Dans Paris, il est évidemment difficile de se prononcer sur la pertinence de la refonte des lignes opérée en avril 2019, mais une évidence semble s'imposer : le rattrapage du trafic perdu pendant la crise sanitaire et l'inversion de la tendance structurelle qui l'a précédée ne sera possible qu'avec un plan d'envergure d'amélioration de la qualité de service à court terme avec un plan d'actions sur 3 ans :

  • lisibilité du réseau : il faudra probablement restructurer la restructuration et être beaucoup plus offensif, notamment en matière de réassociation des itinéraires (sur la rue de Rivoli, le boulevard Sébastopol, le boulevard Saint Germain, la rue de Réaumur, les grands boulevards pour commencer) quitte à bousculer les voies cyclables (le plus souvent par simple permutation : un couloir bus à contresens sur le boulevard Sébastopol à la place de la piste cyclable libérant le couloir de l'axe formé par les rues Saint Martin, Beaubourg et du Renard) ;
  • performance : augmentation de 30% de la vitesse commerciale par des aménagements séparant mieux le service public de transport en commun de surface des autres usages de la voirie, mais aussi par une révision du nombre et de la position des arrêts et un réexamen des carrefours pour évaluer l'utilité réelle de certains feux tricolores (pourquoi n'y a-t-il par exemple aucun Stop sur les voiries secondaires ?) ;
  • capacité : des bus qui roulent de façon plus fluide et plus rapide, c'est le meilleur moyen pour augmenter l'offre à moindre coût et par les temps qui courent, cette productivité par le haut devrait être érigée en priorité absolue. En complément évidemment, accélérer l'équipement des axes principaux en autobus articulés ;
  • qualité de service : c'est un point sur lequel il y aurait beaucoup à dire. Outre le fait que plus le temps passe, moins les sièges sont confortables dans les transports en commun, la technologie semble de plus en plus défaillante avec des bornes d'information des voyageurs trop souvent muettes aux arrêts et des écrans dans les bus qui le sont tout autant (quand ils ne sont pas bloqués sur un unique message). Dans cette catégorie, on va donc retrouver l'information des voyageurs, le confort aux arrêts (avec des abris qui abritent réellement) et dans les véhicules.


23 septembre 2021

Bus RATP : de nouveaux écrans encore capricieux

L'information des voyageurs à bord des véhicules progresse par étape : on peut mesurer le chemin parcouru au cours des 30 dernières années, quand ne figuraient à bord des autobus que le plan de la ligne, selon une charte qui était tout juste en voie de normalisation pour faciliter leur lecture en essayant de suivre la géographie réelle du parcours sur un format imposé très longiligne. Sont apparus ensuite les panneaux défilants munis à diodes pour annoncer les prochains arrêts et la destination, puis une information sonore.

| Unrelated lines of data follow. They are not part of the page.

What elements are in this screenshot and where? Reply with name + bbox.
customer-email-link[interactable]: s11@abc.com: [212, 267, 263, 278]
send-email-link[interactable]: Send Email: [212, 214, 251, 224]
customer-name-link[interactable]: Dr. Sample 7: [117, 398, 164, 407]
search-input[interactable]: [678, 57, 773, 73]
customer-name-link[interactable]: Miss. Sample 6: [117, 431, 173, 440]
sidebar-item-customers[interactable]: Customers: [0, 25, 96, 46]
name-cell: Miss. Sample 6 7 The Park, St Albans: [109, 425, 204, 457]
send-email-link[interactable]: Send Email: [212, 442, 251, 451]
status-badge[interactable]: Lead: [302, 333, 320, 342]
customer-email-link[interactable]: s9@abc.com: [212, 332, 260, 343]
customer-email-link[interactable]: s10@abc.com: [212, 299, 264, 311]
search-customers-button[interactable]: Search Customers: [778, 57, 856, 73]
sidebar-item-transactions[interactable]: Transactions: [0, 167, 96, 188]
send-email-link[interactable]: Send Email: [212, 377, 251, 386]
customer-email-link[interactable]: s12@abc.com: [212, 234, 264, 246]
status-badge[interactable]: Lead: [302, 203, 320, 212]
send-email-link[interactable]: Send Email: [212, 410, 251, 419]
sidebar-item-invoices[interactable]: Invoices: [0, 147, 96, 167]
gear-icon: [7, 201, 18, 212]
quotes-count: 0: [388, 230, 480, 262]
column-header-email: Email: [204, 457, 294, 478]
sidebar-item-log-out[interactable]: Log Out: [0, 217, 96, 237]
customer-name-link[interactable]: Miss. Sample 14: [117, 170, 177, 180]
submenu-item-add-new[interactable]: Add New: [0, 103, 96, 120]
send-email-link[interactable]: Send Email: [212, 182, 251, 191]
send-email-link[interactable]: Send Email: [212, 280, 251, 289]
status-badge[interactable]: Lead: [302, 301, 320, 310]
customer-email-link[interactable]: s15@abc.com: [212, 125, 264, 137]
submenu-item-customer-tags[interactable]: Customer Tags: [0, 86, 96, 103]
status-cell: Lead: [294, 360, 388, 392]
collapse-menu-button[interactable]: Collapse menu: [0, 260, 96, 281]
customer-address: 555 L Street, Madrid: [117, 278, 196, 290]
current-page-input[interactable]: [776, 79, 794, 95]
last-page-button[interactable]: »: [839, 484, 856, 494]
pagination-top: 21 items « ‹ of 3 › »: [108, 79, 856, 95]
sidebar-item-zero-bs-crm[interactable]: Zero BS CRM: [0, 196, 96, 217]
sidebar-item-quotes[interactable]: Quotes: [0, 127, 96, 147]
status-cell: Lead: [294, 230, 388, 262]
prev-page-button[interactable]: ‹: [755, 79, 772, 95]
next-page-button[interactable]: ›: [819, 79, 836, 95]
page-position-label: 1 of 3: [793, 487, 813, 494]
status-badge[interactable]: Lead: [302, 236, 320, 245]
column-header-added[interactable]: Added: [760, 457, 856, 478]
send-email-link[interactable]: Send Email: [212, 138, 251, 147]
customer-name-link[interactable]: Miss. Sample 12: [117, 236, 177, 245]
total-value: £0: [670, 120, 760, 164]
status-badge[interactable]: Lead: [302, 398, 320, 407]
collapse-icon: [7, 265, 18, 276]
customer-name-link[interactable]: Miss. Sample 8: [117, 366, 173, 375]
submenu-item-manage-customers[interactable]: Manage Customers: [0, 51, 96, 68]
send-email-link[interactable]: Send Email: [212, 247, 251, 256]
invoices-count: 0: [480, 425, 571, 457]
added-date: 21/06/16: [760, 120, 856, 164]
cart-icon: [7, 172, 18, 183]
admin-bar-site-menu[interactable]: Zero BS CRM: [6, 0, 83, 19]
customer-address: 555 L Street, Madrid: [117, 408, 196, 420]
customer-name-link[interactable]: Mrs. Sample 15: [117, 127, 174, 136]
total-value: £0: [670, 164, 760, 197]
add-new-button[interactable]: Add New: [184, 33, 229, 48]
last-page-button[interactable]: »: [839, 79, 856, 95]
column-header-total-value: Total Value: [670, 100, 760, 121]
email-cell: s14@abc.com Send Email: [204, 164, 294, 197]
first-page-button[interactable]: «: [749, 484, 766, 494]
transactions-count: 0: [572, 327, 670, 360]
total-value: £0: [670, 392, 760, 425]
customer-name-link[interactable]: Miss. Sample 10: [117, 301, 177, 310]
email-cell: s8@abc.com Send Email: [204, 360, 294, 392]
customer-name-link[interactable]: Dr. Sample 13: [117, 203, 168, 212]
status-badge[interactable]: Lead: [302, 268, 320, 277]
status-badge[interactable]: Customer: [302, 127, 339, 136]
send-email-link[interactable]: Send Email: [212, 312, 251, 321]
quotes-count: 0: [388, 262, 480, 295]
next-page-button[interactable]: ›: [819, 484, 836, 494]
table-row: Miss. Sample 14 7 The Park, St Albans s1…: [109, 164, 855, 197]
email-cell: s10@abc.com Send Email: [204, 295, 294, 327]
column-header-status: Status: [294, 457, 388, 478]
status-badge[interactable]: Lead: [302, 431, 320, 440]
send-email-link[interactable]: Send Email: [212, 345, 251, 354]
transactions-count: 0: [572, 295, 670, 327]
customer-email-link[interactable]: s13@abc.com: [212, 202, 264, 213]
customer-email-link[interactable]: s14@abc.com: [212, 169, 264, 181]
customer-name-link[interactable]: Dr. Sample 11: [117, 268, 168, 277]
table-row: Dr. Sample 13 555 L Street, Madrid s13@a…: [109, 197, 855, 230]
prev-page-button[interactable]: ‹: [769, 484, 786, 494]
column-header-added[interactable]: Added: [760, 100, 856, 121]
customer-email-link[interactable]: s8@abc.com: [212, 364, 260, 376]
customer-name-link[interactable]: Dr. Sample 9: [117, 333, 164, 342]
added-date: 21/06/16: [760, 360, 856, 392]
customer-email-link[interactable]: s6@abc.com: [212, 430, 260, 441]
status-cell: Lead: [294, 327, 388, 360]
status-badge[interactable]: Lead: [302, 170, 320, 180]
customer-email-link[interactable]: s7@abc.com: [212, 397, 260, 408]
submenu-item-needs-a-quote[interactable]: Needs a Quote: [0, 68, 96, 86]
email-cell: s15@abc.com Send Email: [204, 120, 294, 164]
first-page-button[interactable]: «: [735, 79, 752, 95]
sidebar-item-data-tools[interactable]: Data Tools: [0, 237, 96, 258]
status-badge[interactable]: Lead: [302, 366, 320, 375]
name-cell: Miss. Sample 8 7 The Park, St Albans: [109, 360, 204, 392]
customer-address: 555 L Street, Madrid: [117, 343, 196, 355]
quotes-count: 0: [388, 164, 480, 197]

Depuis plusieurs mois, les nouveaux autobus réceptionnés sont équipés d'écrans de dimensions généreuses et reproduisent la charte d'information déjà visible par exemple sur les MI09 du RER A, les MP05 de la ligne 1 et les MP14 de la ligne 14. Le résultat est plutôt positif... quand il fonctionne. C'est là que le bât blesse : la fiabilité des nouveaux équipements semble plus qu'aléatoire et nombre de véhicules proposent des écrans muets... ou figés.

Il y a encore un peu de travail pour atteindre l'engagement n°4 de la RATP, justement sur l'information des voyageurs pendant leur trajet...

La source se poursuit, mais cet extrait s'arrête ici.